**ABOUT THIS TASK**
Retrieve each line that contains the word "GIFs" from the entries below.

........

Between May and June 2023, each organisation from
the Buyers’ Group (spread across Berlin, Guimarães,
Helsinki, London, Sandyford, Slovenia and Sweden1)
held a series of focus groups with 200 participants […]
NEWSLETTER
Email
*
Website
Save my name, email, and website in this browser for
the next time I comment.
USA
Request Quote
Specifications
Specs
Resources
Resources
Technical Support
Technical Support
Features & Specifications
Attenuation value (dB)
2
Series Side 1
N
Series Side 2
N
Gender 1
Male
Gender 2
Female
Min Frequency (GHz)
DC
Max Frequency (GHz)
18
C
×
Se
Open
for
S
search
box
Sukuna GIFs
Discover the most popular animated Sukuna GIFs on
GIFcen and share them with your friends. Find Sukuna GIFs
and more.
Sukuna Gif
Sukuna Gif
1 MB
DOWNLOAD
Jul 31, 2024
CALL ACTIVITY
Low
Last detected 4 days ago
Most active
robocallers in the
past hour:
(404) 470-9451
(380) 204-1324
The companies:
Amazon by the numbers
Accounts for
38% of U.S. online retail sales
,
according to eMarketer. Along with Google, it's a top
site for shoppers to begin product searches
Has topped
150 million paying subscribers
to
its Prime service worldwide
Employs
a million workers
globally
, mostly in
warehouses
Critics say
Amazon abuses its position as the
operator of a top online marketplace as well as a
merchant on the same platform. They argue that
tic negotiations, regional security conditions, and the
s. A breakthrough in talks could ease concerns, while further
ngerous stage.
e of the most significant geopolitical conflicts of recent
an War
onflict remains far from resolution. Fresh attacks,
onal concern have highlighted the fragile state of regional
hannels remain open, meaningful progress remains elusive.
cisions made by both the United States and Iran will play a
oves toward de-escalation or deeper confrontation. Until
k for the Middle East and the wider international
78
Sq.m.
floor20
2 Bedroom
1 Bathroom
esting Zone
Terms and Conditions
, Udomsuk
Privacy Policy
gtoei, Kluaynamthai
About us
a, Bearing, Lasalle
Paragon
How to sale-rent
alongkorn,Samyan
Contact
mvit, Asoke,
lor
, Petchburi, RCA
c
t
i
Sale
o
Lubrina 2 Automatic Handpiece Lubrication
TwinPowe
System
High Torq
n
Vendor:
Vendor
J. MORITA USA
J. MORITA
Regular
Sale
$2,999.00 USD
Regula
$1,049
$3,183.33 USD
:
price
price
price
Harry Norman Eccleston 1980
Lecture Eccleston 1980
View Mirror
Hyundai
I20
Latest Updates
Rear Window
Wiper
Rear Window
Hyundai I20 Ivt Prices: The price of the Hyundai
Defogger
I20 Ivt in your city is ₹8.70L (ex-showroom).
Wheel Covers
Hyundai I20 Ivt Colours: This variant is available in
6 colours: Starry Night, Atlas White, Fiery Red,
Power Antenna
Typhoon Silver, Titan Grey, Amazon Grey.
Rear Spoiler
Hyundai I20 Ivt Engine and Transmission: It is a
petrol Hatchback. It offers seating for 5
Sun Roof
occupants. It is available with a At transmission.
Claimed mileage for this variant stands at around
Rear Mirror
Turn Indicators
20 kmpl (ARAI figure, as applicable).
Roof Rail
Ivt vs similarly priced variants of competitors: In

........

**FINISHED EXERCISE**
Sukuna GIFs
Discover the most popular animated Sukuna GIFs on
GIFcen and share them with your friends. Find Sukuna GIFs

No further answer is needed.